A key new piece of research launched this week by the Association of Employment and Learning Providers (AELP) and City & Guilds has outlined the need to improve the perceived value of apprenticeships if we’re to see a rise in achievement rates.
Launched at the 2023 Annual Apprenticeship Conference in Birmingham on Monday 13 March, “Raising the Standard: Sectoral approaches to raising apprenticeship achievement rates”, has been written by AELP’s Dr Chihiro Kobayashi, and Director of Strategy Paul Warner. It explores the underlying detail behind headline apprenticeship achievement rates and was commissioned following the then Skills Minister’s announcement in June 2022 that apprenticeship achievement rates should reach 67% by 2025 (up from 51.8% in 2020/21).
The interview analysis within the report identifies a variety of sectoral and cross-sectoral issues around apprenticeships. This includes six major cross-sectoral themes driving apprenticeship withdrawals: English and Maths requirements; malfunction of the Baker Clause; trainer retention and recruitment; engagement with employers; challenges with end-point assessment; and job or career changes.

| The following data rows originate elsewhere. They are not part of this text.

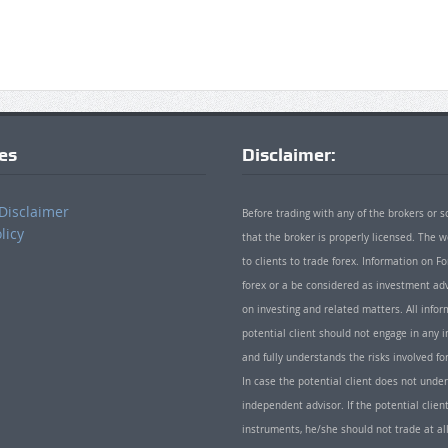
ies
Disclaimer:
Disclaimer
Before trading with any of the brokers or s
licy
that the broker is properly licensed. The
to clients to trade forex. Information on
forex or a be considered as investment adv
on investing and related matters. All info
potential client should not engage in any i
and fully understands the risks involved f
In case the potential client does not unde
independent advisor. If the potential client
instruments, he/she should not trade at all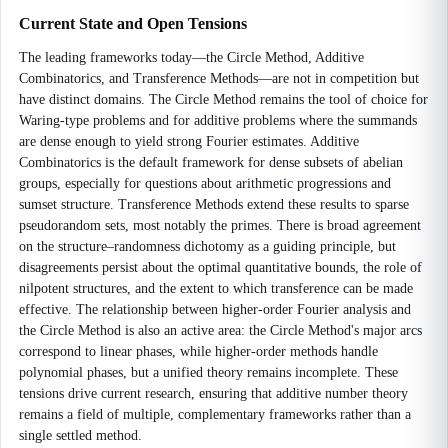
Current State and Open Tensions
The leading frameworks today—the Circle Method, Additive
Combinatorics, and Transference Methods—are not in competition but
have distinct domains. The Circle Method remains the tool of choice for
Waring-type problems and for additive problems where the summands
are dense enough to yield strong Fourier estimates. Additive
Combinatorics is the default framework for dense subsets of abelian
groups, especially for questions about arithmetic progressions and
sumset structure. Transference Methods extend these results to sparse
pseudorandom sets, most notably the primes. There is broad agreement
on the structure–randomness dichotomy as a guiding principle, but
disagreements persist about the optimal quantitative bounds, the role of
nilpotent structures, and the extent to which transference can be made
effective. The relationship between higher-order Fourier analysis and
the Circle Method is also an active area: the Circle Method's major arcs
correspond to linear phases, while higher-order methods handle
polynomial phases, but a unified theory remains incomplete. These
tensions drive current research, ensuring that additive number theory
remains a field of multiple, complementary frameworks rather than a
single settled method.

With nearly half of apprentices withdrawing before completing their programme, this is a serious problem which compounds skills shortages in the UK. The full report contains fifteen recommendations outlining how this can be addressed, alongside further reflections on sector-specific issues that came to the authors’ attention. However, almost all of the factors and themes can ultimately be reduced to a single overarching conclusion and recommendation: much more work needs to be done by government, employers and the sector as a whole on raising the perceived benefit and value of apprenticeship study and the apprenticeship outcome.
Identified benefits– such as the increase in skills and productivity, the chance to learn whilst working, the improvements in career prospects – may seem obvious, but despite this the report finds that apprenticeships are still not being widely cited as a accreditation requirement in job adverts. This was even the case in roles advertised within the skills sector itself.